[WORK ORDER]
Each line of the data below that contains "Department" must be copied.

[DATA TO EXAMINE]
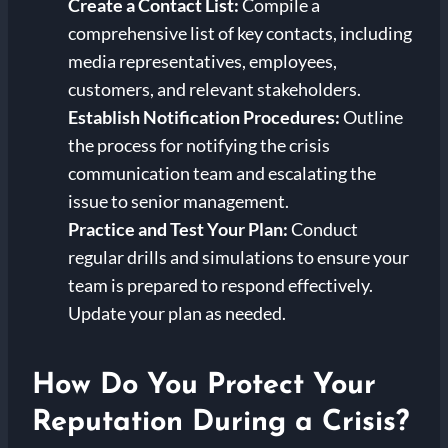
Create a Contact List:
Compile a
comprehensive list of key contacts, including
media representatives, employees,
customers, and relevant stakeholders.
Establish Notification Procedures:
Outline
the process for notifying the crisis
communication team and escalating the
issue to senior management.
Practice and Test Your Plan:
Conduct
regular drills and simulations to ensure your
team is prepared to respond effectively.
Update your plan as needed.
How Do You Protect Your
Reputation During a Crisis?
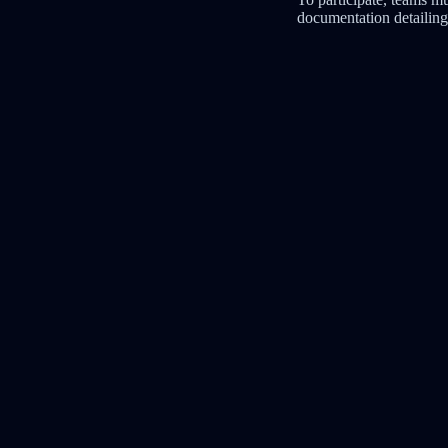
documentation detailing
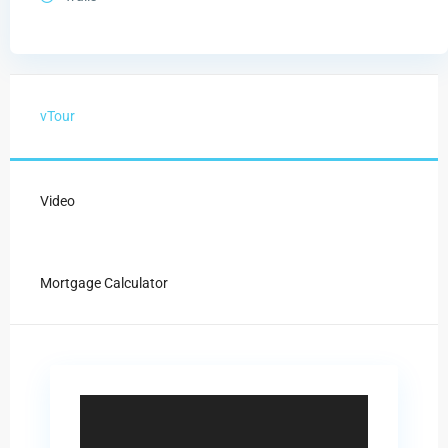
vTour
Video
Mortgage Calculator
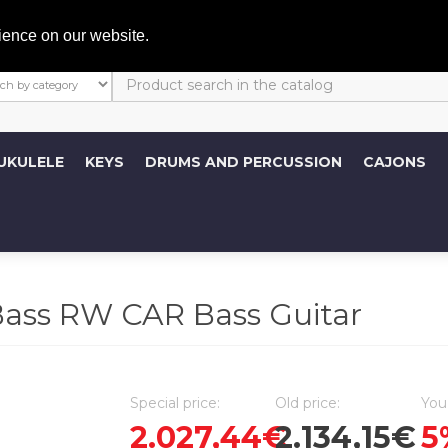
My A
ience on our website.
UKULELE
KEYS
DRUMS AND PERCUSSION
CAJONS
ss RW CAR Bass Guitar
Special price:
Old price:
You
2.027,44€
2.134,15€
5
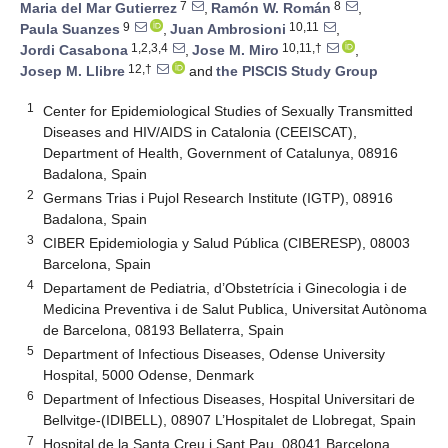
7
8
Maria del Mar Gutierrez
,
Ramón W. Román
,
9
10,11
Paula Suanzes
,
Juan Ambrosioni
,
1,2,3,4
10,11,†
Jordi Casabona
,
Jose M. Miro
,
12,†
Josep M. Llibre
and
the PISCIS Study Group
1
Center for Epidemiological Studies of Sexually Transmitted
Diseases and HIV/AIDS in Catalonia (CEEISCAT),
Department of Health, Government of Catalunya, 08916
Badalona, Spain
2
Germans Trias i Pujol Research Institute (IGTP), 08916
Badalona, Spain
3
CIBER Epidemiologia y Salud Pública (CIBERESP), 08003
Barcelona, Spain
4
Departament de Pediatria, d’Obstetrícia i Ginecologia i de
Medicina Preventiva i de Salut Publica, Universitat Autònoma
de Barcelona, 08193 Bellaterra, Spain
5
Department of Infectious Diseases, Odense University
Hospital, 5000 Odense, Denmark
6
Department of Infectious Diseases, Hospital Universitari de
Bellvitge-(IDIBELL), 08907 L’Hospitalet de Llobregat, Spain
7
Hospital de la Santa Creu i Sant Pau, 08041 Barcelona,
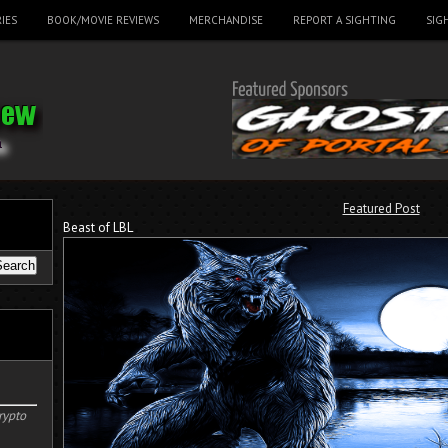
IES
BOOK/MOVIE REVIEWS
MERCHANDISE
REPORT A SIGHTING
SIG
Featured Post
Beast of LBL
rypto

[SOLUTION FOR THIS EXERCISE]
Department of Health, Government of Catalunya, 08916
Department of Infectious Diseases, Odense University
Department of Infectious Diseases, Hospital Universitari de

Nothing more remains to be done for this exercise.